The Worst is Yet to Come in 'Speed Racer' Crash-and-Burn
How's this for irony? The same week Warner Bros. reestablished its mainstream priorities by dramatically cutting off Picturehouse and Warner Independent at the knees, the studio opened the summer with one of its biggest bombs in years: Speed Racer, the imperially promoted, poorly received $100 million Wachowskis film that opened this weekend to $20.2 million — if that. A Defamer operative inside Time Warner sent word Sunday that the studio's estimate could be overstating its actual gross by as much as $2.5 million, placing it in third place overall behind the relatively well-received What Happens in Vegas, which Fox is calling at $20 million but is likelier to cap out between $18 and $18.5 million. We'll know the actual numbers later today, but as explained after the jump, it couldn't get much more sobering for Warner Bros.

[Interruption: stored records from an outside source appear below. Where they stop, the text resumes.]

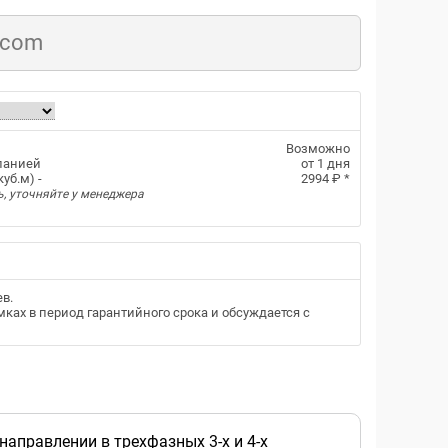
.com
Возможно
панией
от 1 дня
уб.м) -
2994 ₽
*
ь, уточняйте у менеджера
ев
.
ках в период гарантийного срока и обсуждается с
аправлении в трехфазных 3-х и 4-х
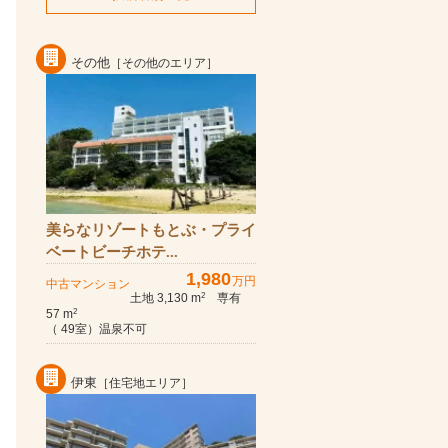
その他
［その他のエリア］
美らなリゾートもとぶ・プライ
ベートビーチホテ...
1,980
万円
中古マンション
土地 3,130 m
専有
2
57 m
2
（ 49室）温泉不可
伊東
［住宅地エリア］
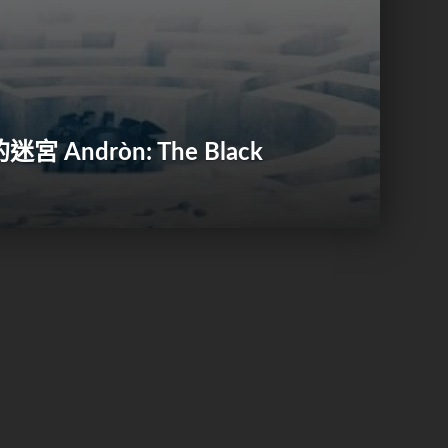
Andròn: The Black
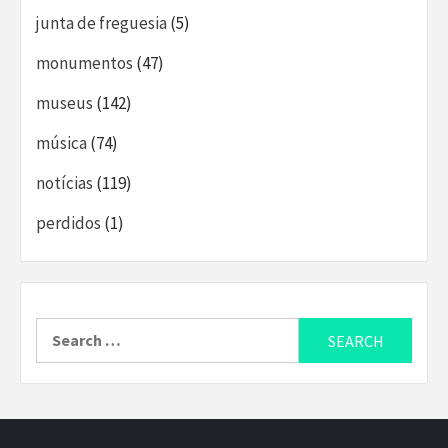
junta de freguesia
(5)
monumentos
(47)
museus
(142)
música
(74)
notícias
(119)
perdidos
(1)
Search
for:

Warners' popular company line has invoked Speed Racer's comparatively low $100 million budget as flop insurance, but that rationale factored in a decent run internationally as well. Alas, the rest of the world turned its back, too, chipping in less than $13 million of the global $33 million take. And it gets worse: The families at whom Warners was ostensibly aiming Speed Racer not only didn't come out, but with Disney offering The Chronicles of Narnia: Prince Caspian this Friday and Iron Man retaining momentum in its third week, they probably will never come out.
The studio will find black ink eventually on home video, but the collateral damage is ugly. Emile Hirsch? Can't open. Wachowskis? Tighten their leashes (and quit giving them a pass, media). The Dark Knight? More like the Great White Hope for Warner Bros., whose buzz-building efforts on its behalf make Speed Racer look like the Dennis Kucinich campaign. Hell, Picturehouse fared better with the Spanish-language Pan's Labyrinth on a fraction of the screens in 2006; maybe thinking small could do all right by Warners after all.